Payne Sakeena J, Smucker Joanne E, Bruno Michael A, Winner Louis S, Saunders Brian D, Goldenberg David
Division of Otolaryngology Head and Neck Surgery, The Pennsylvania State University, College of Medicine, Hershey, PA, USA.
Department of Radiology, The Pennsylvania State University, College of Medicine, Hershey, PA, USA.
Am J Otolaryngol. 2015 Mar-Apr;36(2):217-22. doi: 10.1016/j.amjoto.2014.10.036. Epub 2014 Nov 6.
Patients with primary hyperparathyroidism routinely undergo preoperative imaging to localize the abnormal gland to facilitate a guided parathyroidectomy. These techniques include neck ultrasound (US), dual phase planar technetium-99m ((99m)TC) sestamibi (MIBI) scans, single photon emission computed tomography (SPECT), combined SPECT/CT, and four dimensional CT scans (4D CT). Despite appropriate preoperative imaging, non-localization of abnormal glands does occur. This study aims to determine whether non-localization is the result of radiologic interpretive error or a representation of a subset of truly non-localizing parathyroid adenomas.
A retrospective study was performed; two senior radiologists reinterpreted the preoperative imaging (US and MIBI scans) of 30 patients with initially non-localizing studies. All patients underwent parathyroidectomy for primary hyperparathyroidism at a tertiary referral center. Both radiologists were blinded to the scores of his colleague. The results were compared for inter-reader reliability using Cohen's kappa test.

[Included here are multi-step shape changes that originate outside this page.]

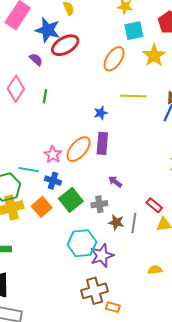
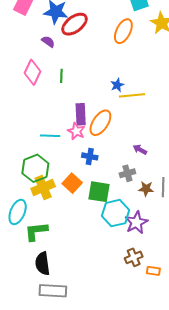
yellow line: (133, 96) -> (132, 95), moved
purple rectangle: (102, 143) -> (81, 114), moved
cyan line: (29, 170) -> (50, 136), moved
blue cross: (53, 181) -> (90, 156), moved
green square: (71, 200) -> (99, 192), moved, turned -35
brown cross: (95, 291) -> (134, 257), size x0.7

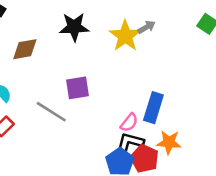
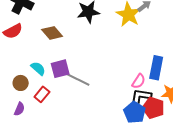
brown diamond: (25, 49) -> (52, 33), turned 65
purple square: (78, 88) -> (60, 69), moved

Twenty-nine of thirty nuclear studies were found to be negative on reinterpretation. The readers agreed in 86.67% of their observations, with a kappa (κ) value of 0.706 (SE=±0.131, 95% confidence interval for κ =0.449-0.962). One of eighteen ultrasounds had positive localizations on reexamination, however, the inter-observer agreement was only 55.6%, with a kappa value of 0.351 (SE=±0.139, and 95% confidence interval for κ =0.080-0.623). Overall, no statistically significant difference in preoperative and retrospective interpretation was found.
This study identifies a subset of parathyroid adenomas that do not localize on preoperative imaging despite sound radiographic evaluation.
原发性甲状旁腺功能亢进患者通常需进行术前影像学检查,以定位异常腺体,便于实施引导下甲状旁腺切除术。这些技术包括颈部超声(US)、双期平面锝-99m(99mTc)甲氧基异丁基异腈(MIBI)扫描、单光子发射计算机断层扫描(SPECT)、SPECT/CT联合检查以及四维CT扫描(4D CT)。尽管进行了适当的术前影像学检查,但异常腺体仍可能无法定位。本研究旨在确定无法定位是放射学解释错误的结果,还是真正无法定位的甲状旁腺腺瘤子集的表现。
进行了一项回顾性研究;两位资深放射科医生对30例最初检查未定位的患者的术前影像学检查(US和MIBI扫描)进行重新解读。所有患者均在三级转诊中心因原发性甲状旁腺功能亢进接受了甲状旁腺切除术。两位放射科医生均对其同事的评分不知情。使用Cohen's kappa检验比较结果以评估阅片者间的可靠性。
重新解读时发现30例核素检查中有29例为阴性。阅片者在86.67%的观察结果上达成一致,kappa(κ)值为0.706(标准误=±0.131,κ的95%置信区间为0.449 - 0.962)。18例超声检查中有1例在复查时有阳性定位,但观察者间一致性仅为55.6%,kappa值为0.351(标准误=±0.139,κ的95%置信区间为0.080 - 0.623)。总体而言,术前解读与回顾性解读之间未发现统计学上的显著差异。
本研究确定了一部分甲状旁腺腺瘤,尽管进行了合理的影像学评估,但在术前影像学检查中仍无法定位。